- Opening Delimiter -

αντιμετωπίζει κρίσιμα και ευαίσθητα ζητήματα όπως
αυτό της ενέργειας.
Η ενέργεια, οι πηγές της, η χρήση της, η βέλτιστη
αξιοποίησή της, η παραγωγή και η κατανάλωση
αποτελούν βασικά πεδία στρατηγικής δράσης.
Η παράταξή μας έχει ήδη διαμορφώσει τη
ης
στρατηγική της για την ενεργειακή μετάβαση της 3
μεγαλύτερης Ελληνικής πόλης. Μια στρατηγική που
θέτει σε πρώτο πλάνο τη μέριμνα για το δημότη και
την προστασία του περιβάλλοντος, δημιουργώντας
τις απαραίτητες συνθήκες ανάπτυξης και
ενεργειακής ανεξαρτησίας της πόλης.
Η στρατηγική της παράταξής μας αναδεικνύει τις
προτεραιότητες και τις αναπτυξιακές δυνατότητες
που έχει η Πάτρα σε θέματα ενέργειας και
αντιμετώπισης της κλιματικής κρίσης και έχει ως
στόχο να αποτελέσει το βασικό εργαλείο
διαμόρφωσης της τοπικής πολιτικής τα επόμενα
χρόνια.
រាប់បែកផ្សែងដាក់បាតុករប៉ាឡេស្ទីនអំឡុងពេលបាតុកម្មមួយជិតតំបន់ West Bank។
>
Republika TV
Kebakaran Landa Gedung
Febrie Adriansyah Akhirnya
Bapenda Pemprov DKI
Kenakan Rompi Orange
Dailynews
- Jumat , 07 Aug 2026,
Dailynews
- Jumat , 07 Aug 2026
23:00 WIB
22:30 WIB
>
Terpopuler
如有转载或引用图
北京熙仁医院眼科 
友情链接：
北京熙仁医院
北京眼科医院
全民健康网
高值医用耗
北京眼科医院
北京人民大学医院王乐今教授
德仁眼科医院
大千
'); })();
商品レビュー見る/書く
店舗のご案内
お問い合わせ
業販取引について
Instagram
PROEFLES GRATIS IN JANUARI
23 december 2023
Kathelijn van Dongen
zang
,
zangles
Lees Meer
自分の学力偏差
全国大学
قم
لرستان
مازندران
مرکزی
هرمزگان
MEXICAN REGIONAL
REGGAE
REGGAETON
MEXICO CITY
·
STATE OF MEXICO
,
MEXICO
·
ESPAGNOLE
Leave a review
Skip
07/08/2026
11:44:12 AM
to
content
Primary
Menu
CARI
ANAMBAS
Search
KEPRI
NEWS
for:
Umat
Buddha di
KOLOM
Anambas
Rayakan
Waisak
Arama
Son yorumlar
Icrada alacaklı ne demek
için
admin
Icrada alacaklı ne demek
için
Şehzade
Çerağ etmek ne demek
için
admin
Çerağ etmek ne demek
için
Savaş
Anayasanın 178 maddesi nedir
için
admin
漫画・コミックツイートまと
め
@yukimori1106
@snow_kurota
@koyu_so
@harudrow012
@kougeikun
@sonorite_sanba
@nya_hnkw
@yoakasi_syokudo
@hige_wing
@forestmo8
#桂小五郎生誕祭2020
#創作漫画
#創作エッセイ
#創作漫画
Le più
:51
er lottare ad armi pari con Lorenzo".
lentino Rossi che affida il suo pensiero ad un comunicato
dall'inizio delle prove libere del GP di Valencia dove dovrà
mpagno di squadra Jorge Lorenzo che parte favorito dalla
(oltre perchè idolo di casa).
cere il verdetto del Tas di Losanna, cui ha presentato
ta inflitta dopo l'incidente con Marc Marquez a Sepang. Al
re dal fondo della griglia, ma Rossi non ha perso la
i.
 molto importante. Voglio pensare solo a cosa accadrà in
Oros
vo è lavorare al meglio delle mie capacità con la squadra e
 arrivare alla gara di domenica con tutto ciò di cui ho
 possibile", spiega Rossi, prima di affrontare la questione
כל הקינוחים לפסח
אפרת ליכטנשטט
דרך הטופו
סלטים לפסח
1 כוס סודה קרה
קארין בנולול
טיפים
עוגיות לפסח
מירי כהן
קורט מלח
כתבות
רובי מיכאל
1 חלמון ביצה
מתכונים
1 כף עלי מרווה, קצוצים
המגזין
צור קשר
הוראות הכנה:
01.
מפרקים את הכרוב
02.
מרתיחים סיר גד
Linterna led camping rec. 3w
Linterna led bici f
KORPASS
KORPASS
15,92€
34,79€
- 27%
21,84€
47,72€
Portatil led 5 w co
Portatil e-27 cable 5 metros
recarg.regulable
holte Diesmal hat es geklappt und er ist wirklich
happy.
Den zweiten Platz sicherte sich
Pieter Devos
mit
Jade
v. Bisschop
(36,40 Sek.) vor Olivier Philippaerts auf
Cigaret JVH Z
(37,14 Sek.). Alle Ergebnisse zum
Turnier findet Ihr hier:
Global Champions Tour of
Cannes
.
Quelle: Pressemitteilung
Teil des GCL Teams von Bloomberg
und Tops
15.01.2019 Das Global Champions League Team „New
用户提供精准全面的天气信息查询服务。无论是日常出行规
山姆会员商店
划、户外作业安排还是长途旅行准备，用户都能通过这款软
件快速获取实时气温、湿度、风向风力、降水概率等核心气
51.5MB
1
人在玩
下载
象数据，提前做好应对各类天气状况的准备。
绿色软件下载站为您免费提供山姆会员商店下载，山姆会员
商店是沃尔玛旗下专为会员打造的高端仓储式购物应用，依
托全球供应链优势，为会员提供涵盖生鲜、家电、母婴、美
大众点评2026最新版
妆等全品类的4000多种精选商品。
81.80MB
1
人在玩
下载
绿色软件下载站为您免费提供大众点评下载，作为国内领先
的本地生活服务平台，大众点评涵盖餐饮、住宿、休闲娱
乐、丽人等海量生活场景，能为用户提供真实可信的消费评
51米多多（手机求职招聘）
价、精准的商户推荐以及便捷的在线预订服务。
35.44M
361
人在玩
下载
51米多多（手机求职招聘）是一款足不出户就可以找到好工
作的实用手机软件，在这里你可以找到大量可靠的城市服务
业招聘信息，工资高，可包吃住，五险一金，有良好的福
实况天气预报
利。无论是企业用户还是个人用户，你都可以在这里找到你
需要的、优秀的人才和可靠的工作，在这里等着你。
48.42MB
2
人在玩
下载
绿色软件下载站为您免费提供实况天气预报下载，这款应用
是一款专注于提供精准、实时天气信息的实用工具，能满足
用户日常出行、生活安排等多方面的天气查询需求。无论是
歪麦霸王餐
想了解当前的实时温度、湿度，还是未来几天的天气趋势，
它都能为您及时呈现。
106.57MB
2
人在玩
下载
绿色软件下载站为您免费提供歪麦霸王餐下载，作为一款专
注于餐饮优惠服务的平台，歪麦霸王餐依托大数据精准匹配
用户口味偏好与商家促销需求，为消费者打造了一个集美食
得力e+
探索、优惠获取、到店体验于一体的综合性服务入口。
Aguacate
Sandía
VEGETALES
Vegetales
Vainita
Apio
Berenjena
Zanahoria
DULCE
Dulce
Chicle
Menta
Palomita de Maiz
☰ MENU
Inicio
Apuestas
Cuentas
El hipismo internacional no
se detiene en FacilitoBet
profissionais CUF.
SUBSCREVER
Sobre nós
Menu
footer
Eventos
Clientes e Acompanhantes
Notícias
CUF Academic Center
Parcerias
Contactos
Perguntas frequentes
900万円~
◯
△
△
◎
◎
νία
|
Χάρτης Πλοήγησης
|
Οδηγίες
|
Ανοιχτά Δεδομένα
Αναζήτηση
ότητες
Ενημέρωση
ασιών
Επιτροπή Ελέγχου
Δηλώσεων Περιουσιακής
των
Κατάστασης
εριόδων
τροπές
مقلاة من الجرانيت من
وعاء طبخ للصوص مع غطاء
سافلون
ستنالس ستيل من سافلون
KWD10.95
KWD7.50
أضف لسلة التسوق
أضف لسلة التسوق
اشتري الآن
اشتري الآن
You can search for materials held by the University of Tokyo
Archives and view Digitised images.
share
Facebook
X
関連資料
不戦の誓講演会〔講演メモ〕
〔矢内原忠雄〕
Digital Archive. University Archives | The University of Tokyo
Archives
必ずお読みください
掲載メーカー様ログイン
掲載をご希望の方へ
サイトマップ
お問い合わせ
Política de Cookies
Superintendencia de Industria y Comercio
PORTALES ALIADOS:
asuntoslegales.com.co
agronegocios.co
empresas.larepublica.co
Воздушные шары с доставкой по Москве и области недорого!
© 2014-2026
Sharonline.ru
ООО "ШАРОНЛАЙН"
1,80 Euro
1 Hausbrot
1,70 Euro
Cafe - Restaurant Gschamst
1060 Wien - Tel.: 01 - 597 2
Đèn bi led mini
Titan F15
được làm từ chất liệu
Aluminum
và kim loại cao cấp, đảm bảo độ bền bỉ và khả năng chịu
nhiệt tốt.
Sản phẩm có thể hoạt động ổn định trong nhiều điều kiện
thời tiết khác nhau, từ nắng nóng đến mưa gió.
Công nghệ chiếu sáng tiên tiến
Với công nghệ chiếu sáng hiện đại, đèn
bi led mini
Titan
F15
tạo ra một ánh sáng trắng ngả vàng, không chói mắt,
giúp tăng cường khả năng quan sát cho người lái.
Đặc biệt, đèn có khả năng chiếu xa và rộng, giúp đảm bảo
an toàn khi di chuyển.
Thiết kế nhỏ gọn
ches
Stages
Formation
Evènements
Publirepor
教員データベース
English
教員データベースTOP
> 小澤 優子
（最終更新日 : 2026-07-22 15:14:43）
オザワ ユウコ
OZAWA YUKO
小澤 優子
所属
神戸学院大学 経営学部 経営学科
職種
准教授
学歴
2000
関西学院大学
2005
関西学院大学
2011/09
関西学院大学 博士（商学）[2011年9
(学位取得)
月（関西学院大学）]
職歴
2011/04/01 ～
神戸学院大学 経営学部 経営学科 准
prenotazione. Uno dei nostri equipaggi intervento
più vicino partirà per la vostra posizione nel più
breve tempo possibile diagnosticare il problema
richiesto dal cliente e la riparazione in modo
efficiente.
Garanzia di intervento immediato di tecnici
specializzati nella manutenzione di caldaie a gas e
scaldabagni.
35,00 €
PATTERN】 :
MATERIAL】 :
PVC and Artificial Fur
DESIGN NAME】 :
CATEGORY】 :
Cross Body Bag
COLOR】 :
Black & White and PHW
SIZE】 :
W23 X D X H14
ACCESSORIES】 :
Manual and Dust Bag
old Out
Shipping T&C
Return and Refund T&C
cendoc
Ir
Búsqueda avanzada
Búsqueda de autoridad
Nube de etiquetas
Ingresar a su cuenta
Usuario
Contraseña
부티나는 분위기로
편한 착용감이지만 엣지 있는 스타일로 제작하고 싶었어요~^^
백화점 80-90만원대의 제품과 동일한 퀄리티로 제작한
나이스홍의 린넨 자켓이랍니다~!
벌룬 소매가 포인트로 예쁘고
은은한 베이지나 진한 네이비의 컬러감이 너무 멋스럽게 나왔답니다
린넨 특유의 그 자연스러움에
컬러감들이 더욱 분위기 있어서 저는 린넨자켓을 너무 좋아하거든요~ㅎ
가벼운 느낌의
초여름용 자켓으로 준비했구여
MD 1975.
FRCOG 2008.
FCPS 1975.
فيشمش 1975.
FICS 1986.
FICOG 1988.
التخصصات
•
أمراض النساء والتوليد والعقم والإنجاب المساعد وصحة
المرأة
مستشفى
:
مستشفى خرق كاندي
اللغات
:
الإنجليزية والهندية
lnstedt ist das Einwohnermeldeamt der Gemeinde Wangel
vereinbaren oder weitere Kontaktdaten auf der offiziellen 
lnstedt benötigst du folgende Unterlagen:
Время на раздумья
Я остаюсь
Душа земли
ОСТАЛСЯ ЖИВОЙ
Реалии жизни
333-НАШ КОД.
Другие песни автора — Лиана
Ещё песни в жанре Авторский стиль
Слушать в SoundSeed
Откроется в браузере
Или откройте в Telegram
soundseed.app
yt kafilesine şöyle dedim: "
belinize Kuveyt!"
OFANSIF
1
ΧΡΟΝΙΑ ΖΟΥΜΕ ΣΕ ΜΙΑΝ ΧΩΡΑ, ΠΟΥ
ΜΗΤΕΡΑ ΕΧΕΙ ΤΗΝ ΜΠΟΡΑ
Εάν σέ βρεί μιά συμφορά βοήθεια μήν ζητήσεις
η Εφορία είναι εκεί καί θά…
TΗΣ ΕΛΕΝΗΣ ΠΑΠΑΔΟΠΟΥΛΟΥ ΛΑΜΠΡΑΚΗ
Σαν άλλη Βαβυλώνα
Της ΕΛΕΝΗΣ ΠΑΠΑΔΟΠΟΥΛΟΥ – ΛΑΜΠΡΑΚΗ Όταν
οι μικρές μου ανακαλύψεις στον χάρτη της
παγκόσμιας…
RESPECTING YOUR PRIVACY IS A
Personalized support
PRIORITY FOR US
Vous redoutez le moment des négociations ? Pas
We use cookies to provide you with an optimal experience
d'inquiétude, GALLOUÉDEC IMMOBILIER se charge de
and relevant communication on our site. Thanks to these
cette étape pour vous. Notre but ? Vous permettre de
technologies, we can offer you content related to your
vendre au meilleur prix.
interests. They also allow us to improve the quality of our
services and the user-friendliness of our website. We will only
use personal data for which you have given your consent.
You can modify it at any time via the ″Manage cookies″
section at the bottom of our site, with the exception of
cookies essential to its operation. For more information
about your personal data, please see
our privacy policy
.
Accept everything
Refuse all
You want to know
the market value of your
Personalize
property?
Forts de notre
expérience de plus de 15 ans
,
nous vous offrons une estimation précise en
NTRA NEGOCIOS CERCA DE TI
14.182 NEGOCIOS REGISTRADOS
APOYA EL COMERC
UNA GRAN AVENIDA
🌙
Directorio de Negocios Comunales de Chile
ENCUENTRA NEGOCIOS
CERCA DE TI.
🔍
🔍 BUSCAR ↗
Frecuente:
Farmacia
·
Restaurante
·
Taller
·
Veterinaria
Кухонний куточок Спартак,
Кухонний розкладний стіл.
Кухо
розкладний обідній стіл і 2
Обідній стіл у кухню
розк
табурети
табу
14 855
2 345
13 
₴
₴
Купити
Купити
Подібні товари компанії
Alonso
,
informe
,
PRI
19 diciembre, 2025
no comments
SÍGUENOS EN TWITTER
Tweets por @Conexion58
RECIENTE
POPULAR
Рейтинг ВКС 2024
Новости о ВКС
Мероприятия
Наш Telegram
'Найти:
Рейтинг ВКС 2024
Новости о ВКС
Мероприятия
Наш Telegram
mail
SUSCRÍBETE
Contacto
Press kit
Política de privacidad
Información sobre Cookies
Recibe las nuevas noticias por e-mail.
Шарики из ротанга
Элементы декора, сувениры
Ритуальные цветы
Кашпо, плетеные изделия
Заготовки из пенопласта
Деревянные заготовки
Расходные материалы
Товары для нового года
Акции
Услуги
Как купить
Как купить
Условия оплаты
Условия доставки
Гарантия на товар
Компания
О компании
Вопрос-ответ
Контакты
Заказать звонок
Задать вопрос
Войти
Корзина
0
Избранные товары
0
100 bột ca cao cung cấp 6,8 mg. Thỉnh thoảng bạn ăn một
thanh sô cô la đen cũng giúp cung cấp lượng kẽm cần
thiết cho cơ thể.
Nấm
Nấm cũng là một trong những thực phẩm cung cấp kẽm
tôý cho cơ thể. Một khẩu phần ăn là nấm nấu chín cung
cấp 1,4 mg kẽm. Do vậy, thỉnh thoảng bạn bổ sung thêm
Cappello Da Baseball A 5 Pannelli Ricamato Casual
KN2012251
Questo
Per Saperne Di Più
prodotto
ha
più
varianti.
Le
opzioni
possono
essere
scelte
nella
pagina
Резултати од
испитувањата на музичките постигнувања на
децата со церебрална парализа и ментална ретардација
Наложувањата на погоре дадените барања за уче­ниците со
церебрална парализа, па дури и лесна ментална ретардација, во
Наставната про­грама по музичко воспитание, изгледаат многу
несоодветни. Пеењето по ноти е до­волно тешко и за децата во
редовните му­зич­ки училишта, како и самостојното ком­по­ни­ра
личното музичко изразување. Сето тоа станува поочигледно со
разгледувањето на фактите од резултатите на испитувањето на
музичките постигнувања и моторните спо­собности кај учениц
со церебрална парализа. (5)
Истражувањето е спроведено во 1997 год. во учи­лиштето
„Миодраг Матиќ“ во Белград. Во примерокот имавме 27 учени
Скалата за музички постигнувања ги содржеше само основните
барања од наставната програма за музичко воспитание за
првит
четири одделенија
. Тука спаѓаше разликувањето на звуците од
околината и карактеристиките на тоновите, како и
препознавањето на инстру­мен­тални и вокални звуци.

- Closing Delimiter -

All lines above that contain the word "cung" are to be copied.

▸ **ANSWER AREA**:
100 bột ca cao cung cấp 6,8 mg. Thỉnh thoảng bạn ăn một
thanh sô cô la đen cũng giúp cung cấp lượng kẽm cần
Nấm cũng là một trong những thực phẩm cung cấp kẽm
tôý cho cơ thể. Một khẩu phần ăn là nấm nấu chín cung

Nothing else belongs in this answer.